Mais ce débat sur l’origine du virus est intéressant: contrairement à ce que vous dites, aucune hypothèse n’est validée! L’idée de l’accident de laboratoire était bel et bien «complotiste» au début de la pandémie, parce qu’il s’agissait d’une accusation grave qu’on faisait sans preuve. Il est en fait plutôt question d’un «demi complot» que d’une théorie du complot à proprement parler, parce que le complot est une action volontaire d’un petit groupe de personne dans un but de nuire, or il n’y a pas de volonté dans l'accident. Dans le fait de cacher l’accident qui devrait être déclaré, oui.

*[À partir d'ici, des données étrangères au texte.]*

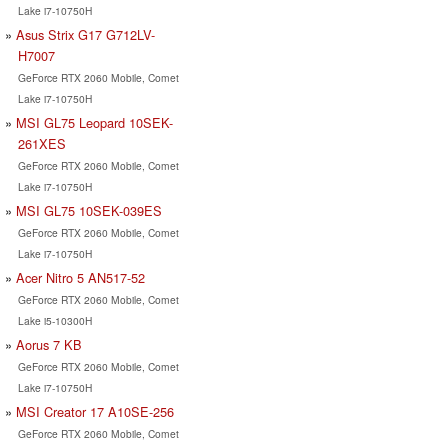
Lake i7-10750H
Asus Strix G17 G712LV-
H7007
GeForce RTX 2060 Mobile, Comet
Lake i7-10750H
MSI GL75 Leopard 10SEK-
261XES
GeForce RTX 2060 Mobile, Comet
Lake i7-10750H
MSI GL75 10SEK-039ES
GeForce RTX 2060 Mobile, Comet
Lake i7-10750H
Acer Nitro 5 AN517-52
GeForce RTX 2060 Mobile, Comet
Lake i5-10300H
Aorus 7 KB
GeForce RTX 2060 Mobile, Comet
Lake i7-10750H
MSI Creator 17 A10SE-256
GeForce RTX 2060 Mobile, Comet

«En sciences et en droit, on privilégie les hypothèses les plus parcimonieuses et moins accusatoires»

 

Actuellement, il y a des arguments et des articles scientifiques en faveur des deux hypothèses. Il faut noter que Raoult pense qu’il est très peu probable qu’un tel virus ait pu être créé en laboratoire, ce qui n’est de façon révélatrice jamais relevé par ses supporters.

 

Le raisonnement rationnel en sciences et en droit veut que l’on privilégie les hypothèses les plus parcimonieuses et moins accusatoires (présomption d’innocence, rasoir d’Ockham et fardeau de la preuve). Il faudra des preuves définitives pour l’accident de laboratoire et pas seulement les indices actuels en faveur de l’hypothèse, parce que ce n’est pas le cas de la majorité des épidémies qui se sont le plus souvent propagées des animaux aux humains, et parce que cela implique des responsabilités graves de la part des gens du laboratoire. Alors qu’accuser à tort des pangolins ou des chauves-souris aura moins d’implications dans les tribunaux.

 

En attendant ces éventuelles preuves, la pensée rationnelle veut qu’on garde plutôt l’hypothèse la plus simple et la moins accusatoire. Il est vrai que rater le fait qu’un accident de laboratoire ait eu lieu est grave aussi, mais, en droit, la présomption d’innocence fait que l’on préfère ne pas condamner des innocents plutôt que d’innocenter des coupables. C’est pour cela qu’il faut bien sûr continuer l’enquête et trouver de vraies preuves si elles existent. Si accident il y a eu, on trouvera des emails, certaines personnes avoueront, etc.

 

Donc cette hypothèse reste un peu complotiste au sens d’accusation grave sans preuves suffisantes, mais comme tous les scientifiques, je suis prêt à changer d’avis si des preuves définitives sont apportées.